BRIEF DESCRIPTION OF THE DRAWINGS

FIG. 1 shows an exploded, perspective view of a simplified building panel embodying the major features of the present invention.

FIG. 2 shows a transverse section through an actual building panel made in accordance with the invention, as viewed in the direction of line 2--2 in FIG. 1.

FIG. 3 shows a fragmentary sectional view of an actual building panel taken along line 3--3 of FIG. 2.

FIG. 4 shows a fragmentary sectional view through a building panel configured to resist fire from both sides.

FIG. 4A shows a fragmentary sectional view through a building panel of FIG. 4 showing features of FIG. 3 on both sides of the panel.
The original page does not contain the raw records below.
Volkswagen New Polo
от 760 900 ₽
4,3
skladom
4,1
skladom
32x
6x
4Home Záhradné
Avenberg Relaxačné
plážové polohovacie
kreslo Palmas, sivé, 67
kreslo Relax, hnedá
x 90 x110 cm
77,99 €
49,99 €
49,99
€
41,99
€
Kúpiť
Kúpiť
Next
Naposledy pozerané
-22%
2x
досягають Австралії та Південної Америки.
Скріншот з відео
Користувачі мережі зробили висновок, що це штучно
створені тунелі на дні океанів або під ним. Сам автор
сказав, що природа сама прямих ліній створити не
FIG. 5 shows a fragmentary sectional view through a building panel having two layers of additional load-bearing material on one side of the cellular material.
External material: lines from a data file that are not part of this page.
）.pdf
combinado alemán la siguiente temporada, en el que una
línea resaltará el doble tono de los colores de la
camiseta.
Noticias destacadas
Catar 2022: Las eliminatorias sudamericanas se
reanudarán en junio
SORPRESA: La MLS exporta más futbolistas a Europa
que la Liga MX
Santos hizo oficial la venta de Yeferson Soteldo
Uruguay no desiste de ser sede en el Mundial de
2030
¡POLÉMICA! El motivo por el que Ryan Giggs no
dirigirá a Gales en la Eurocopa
FIGS. 6-9 illustrate the mode of behavior of a building panel according to the invention during a fire.

FIG. 10 shows a fragmentary, perspective view of a wall system according to the invention.
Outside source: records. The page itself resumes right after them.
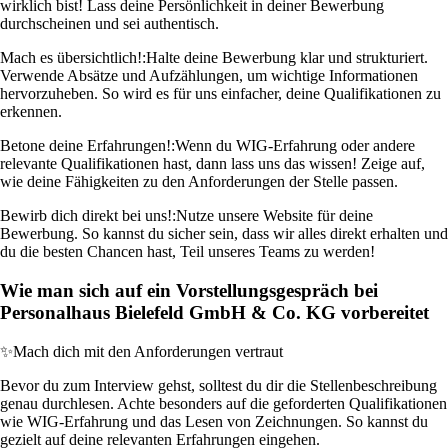
wirklich bist! Lass deine Persönlichkeit in deiner Bewerbung
durchscheinen und sei authentisch.
Mach es übersichtlich!:
Halte deine Bewerbung klar und strukturiert.
Verwende Absätze und Aufzählungen, um wichtige Informationen
hervorzuheben. So wird es für uns einfacher, deine Qualifikationen zu
erkennen.
Betone deine Erfahrungen!:
Wenn du WIG-Erfahrung oder andere
relevante Qualifikationen hast, dann lass uns das wissen! Zeige auf,
wie deine Fähigkeiten zu den Anforderungen der Stelle passen.
Bewirb dich direkt bei uns!:
Nutze unsere Website für deine
Bewerbung. So kannst du sicher sein, dass wir alles direkt erhalten und
du die besten Chancen hast, Teil unseres Teams zu werden!
Wie man sich auf ein Vorstellungsgespräch bei
Personalhaus Bielefeld GmbH & Co. KG vorbereitet
✨
Mach dich mit den Anforderungen vertraut
Bevor du zum Interview gehst, solltest du dir die Stellenbeschreibung
genau durchlesen. Achte besonders auf die geforderten Qualifikationen
wie WIG-Erfahrung und das Lesen von Zeichnungen. So kannst du
gezielt auf deine relevanten Erfahrungen eingehen.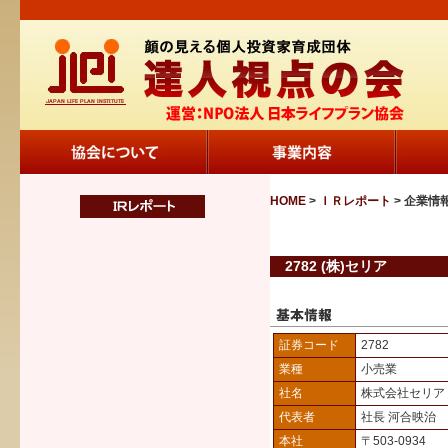
HOME
>
ＩＲレポート
> 企業情
2782 (株)セリア
証券コード
2782
業種
小売業
社名
株式会社セリア
代表者
社長 河合映治
本社
〒503-0934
FIG. 11 shows a fragmentary view taken along line 11--11 of FIG. 10.

FIG. 12 shows a fragmentary, perspective view of a roof system according to the invention.

FIG. 13 shows a fragmentary view taken along line 13--13 of FIG. 12.

BEST MODE FOR CARRYING OUT THE INVENTION

The following is a detailed description of the preferred embodiments of the invention, reference being made to the drawings in which like reference numerals identify like elements of structure in each of the several Figures.

In the simplified, exploded view of FIG. 1, a fireproof building panel according to the invention can be seen to comprise a slab or core layer 10 of cellular thermal insulating material. Layer 10 may be made from materials such as expanded polystyrene or polyurethane foam which have a normal density of approximately 20 kilograms per cubic meter. A layer 12 of similar area, made of hot-dipped, zinc-coated steel and coated on its exterior with a layer of polyvinyl chloride, is joined to the upper surface of layer 10 using a suitable adhesive such as a polyurethane glue. A suitable adhesive is type UK 8103 with hardening agent made by the Henkel Company. On the opposite of layer 10 from layer 12 is a 14 of similar area, made of wood particle board or gypsum board and also is glued to layer 10. The underside of layer 14 is glued to a layer 16 of similar area, also made from hot-dipped, zinc-coated steel coated on its exterior with a layer of polyvinyl chloride. Each of layers or

sheets

10, 12, 14 and 16 is substantially quadrangular, preferably rectangular. At least one pair of opposite edges of layer 16 are provided with essentially perpendicular flanges or

lips

18,20 which engage at least one corresponding pair of edges of layer 14. A plurality of fasteners 22, such as long staples, nails or screws, are spaced along

lips

18,20 at distances of 15 centimeters or so and extend through

lips

18,20 into layer 14.

Although a simple panel such as would be produced from the assembly of elements shown in FIG. 1 is suitable for many applications, it is preferred that the edges of the panel at which

lips

18,20 are provided also include interlocking joints to facilitate assembly of the panels into wall and roof systems. Thus, as illustrated in FIG. 2, one of these edges preferably includes a pair of lands 24 separated by a pair of grooves 26 which together mate with a corresponding pair of grooves 28 and a pair of lands 30 on an adjacent panel. Also, just above the same edges of layer 14, the panel preferably includes fillet grooves 32 which extend along the entire length of the edge for a purpose which will be discussed with respect to FIGS. 8, 12 and 13. When the panel is to be used for wall systems, steel layer 12 preferably includes on one edge a lip 34 which extends over the upper one of lands 24 and on its opposite edge a lip 36 which extends into the upper one of grooves 28 and across the upper edge of the upper one of lands 30. As shown in FIG. 3, steel layer 16 also may include on the remaining opposite edges of the panel a pair of essentially perpendicular flanges or

lips

38,40 which engage the remaining pair of edges of layer 14 and are fastened to layer 14 by additional fasteners 22. The use of

lips

38,40 is not mandatory in building panels constructed in accordance with the invention, as will be made clear subsequently.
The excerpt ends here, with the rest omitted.